Boelens dismissed the commitments already made by the European Commission, such as further permitting pesticide use and postponing the compulsory set-aside of part of the agricultural land, and instead advocated a new 'New Deal', in which wealth is redistributed within Europe.

The negotiations with Argentina, Brazil, Paraguay and Uruguay for a new free trade agreement – the Mercosur agreement – is just "the latest outgrowth of a policy that sees economic gain as the sole objective," according to the Farmers' Forum.

Farmers fear that cheap agricultural products, which also do not meet European requirements, will flood the European market while farmers within the EU have to abide by a set of strict measures.

Previous examples include the free trade agreement with Canada and measures regarding cheap crop imports from Ukraine. In fact, farmers' frustrations date back to the 1980s, Boelens stated. Farmers have also repeatedly expressed these frustrations peacefully, "but we are only listened to reluctantly when we stir things up."

Farmers continue their protest across Europe as they demand better conditions to grow, produce and maintain a proper income. Credit: Belga / Benoit Doppagne

Meanwhile, the European agriculture ministers support the Commission's proposals to reduce the administrative burden on farmers in the short term, but added that the European response to the crisis in the sector should not stop there.

Ahead of the summit on Monday, the European Commission had already set out a number of short-term measures to ease the administrative burden on farmers, such as having fewer arable areas converted to permanent pasture and reducing the number of farm visits by national authorities.

"The Council believes that these proposals go in the right direction.

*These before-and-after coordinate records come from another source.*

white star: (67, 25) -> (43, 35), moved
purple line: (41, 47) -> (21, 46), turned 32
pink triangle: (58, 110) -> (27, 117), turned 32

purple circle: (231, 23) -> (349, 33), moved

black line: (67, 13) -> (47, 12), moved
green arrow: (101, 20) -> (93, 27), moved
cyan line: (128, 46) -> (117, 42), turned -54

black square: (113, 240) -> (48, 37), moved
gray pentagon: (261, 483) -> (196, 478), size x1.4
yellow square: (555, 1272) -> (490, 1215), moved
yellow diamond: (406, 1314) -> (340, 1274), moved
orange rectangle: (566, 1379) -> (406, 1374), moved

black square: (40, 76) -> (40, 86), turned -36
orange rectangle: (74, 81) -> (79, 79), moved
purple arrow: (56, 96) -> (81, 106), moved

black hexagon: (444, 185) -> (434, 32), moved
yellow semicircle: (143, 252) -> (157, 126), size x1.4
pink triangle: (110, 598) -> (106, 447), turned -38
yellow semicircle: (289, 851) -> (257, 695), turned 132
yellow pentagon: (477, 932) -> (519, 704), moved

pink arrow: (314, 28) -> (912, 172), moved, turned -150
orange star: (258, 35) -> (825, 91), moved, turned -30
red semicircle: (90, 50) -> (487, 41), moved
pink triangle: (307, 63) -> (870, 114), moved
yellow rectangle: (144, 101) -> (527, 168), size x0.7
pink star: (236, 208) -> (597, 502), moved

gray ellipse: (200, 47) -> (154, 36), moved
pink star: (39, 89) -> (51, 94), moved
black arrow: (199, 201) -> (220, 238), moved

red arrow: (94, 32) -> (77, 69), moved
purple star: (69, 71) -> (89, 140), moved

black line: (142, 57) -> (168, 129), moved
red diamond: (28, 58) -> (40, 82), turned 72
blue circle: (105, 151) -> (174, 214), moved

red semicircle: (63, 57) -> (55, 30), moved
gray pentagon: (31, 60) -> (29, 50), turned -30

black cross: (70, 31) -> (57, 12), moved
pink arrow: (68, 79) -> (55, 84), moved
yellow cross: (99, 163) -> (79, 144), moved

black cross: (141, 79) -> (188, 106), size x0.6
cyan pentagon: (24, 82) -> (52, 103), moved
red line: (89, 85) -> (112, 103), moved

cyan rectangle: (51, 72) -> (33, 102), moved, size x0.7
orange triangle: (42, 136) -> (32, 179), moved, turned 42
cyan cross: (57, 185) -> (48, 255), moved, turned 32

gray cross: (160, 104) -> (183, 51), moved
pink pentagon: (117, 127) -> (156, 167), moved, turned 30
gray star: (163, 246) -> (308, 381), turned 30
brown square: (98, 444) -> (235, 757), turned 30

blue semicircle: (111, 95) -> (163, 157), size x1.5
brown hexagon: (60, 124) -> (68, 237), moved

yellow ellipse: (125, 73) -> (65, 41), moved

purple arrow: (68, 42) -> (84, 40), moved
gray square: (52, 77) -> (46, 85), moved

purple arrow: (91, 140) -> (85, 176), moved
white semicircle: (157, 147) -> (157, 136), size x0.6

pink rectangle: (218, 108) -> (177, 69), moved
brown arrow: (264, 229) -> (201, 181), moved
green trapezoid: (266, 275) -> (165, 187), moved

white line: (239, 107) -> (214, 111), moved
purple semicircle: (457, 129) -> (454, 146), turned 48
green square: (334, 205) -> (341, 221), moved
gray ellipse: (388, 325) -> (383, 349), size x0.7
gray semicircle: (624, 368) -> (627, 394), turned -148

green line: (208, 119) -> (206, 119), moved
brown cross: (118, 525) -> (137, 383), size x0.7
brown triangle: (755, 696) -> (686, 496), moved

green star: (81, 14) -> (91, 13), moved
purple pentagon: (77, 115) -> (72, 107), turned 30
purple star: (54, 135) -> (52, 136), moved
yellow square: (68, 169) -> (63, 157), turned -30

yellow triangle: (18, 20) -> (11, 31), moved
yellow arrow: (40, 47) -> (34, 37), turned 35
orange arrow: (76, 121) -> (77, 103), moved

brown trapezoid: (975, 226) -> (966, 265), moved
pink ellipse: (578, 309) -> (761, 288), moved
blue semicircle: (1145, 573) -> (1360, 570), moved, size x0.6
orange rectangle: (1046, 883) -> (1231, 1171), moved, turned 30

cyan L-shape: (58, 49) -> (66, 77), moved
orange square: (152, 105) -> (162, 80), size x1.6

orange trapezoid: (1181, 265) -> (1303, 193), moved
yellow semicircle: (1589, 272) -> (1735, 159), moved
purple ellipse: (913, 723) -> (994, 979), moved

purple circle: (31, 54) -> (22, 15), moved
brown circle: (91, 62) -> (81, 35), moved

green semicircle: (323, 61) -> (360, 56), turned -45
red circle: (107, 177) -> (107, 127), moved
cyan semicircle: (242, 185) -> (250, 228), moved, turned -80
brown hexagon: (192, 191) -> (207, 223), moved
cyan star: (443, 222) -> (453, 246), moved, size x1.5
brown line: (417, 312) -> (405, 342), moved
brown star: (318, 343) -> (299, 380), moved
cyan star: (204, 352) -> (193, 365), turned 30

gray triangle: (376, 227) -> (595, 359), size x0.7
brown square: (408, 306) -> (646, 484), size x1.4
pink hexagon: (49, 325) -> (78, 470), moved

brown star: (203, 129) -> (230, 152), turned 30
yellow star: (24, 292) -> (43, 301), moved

It is a first step to provide a quick response at European level to the situation farmers are facing, but it is not enough," Belgian Agriculture Minister David Clarinval said afterwards. "The Commission is being asked to quickly add new, even more ambitious measures to its proposals."

Decent income for farmers

However, the Walloon farmers' federation FUGEA made it clear that their one number demand was a guaranteed decent income for farmers. "To achieve this, we have no choice but to move away from the policies of free trade and market deregulation," Timothée Petel, FUGEA's policy officer, told Le Soir.

The federation wants the European Commission to take "strong action on these issues" and considers its recent decisions to be "largely insufficient."

"The Commission is proposing to put certain environmental rules on hold (which we did not ask for) and to simplify administrative procedures," Petel stressed. "Admittedly, this is necessary for farmers, but it does not address our priority, which is to set fair prices."

Farmers continue their protest across Europe as they demand better conditions to grow, produce and maintain a proper income. Credit: Belga / Benoit Doppagne

In several places around Schuman Square, the farmers started fires with plastic, tyres and straw, leading to jet-black plumes of smoke and a penetrating stench in the European Quarter. The police deployed water cannons several times to extinguish the fires and the fire brigade also intervened.

Near the Chaussée d'Etterbeek, a cat-and-mouse game between a dozen hotheads and the police took place for hours. By using tractors and projectiles, farmers tried to approach a police blockade, to which the police responded by deploying water cannons several times and firing tear gas.

As well as empty bottles and street furniture, the police also had eggs thrown at their heads. Three officers were injured during the clashes, a spokesperson for the Brussels-Capital/Ixelles police zone confirmed.

Extensive damage

Around 15:00, the first tractors started heading home. Police sent away the last farmers still standing around a pile of plastic and tyres that were set alight on Rue de la Loi some two hours later, so that the fire brigade could put out the blaze.

They left behind straw, (burnt-out) tractor tyres and empty cans on and around the Schuman Square. The damage was surveyed and cleaned up by Brussels Propreté, said the Executive Director for road maintenance in Brussels, Dimitri Strobbe.

"There is a huge mess and the damage is quite extensive. First repairs will happen as early as tonight! Thank you to the fire brigade, police, contractors, Brussels Propreté and City of Brussels," he said on Monday.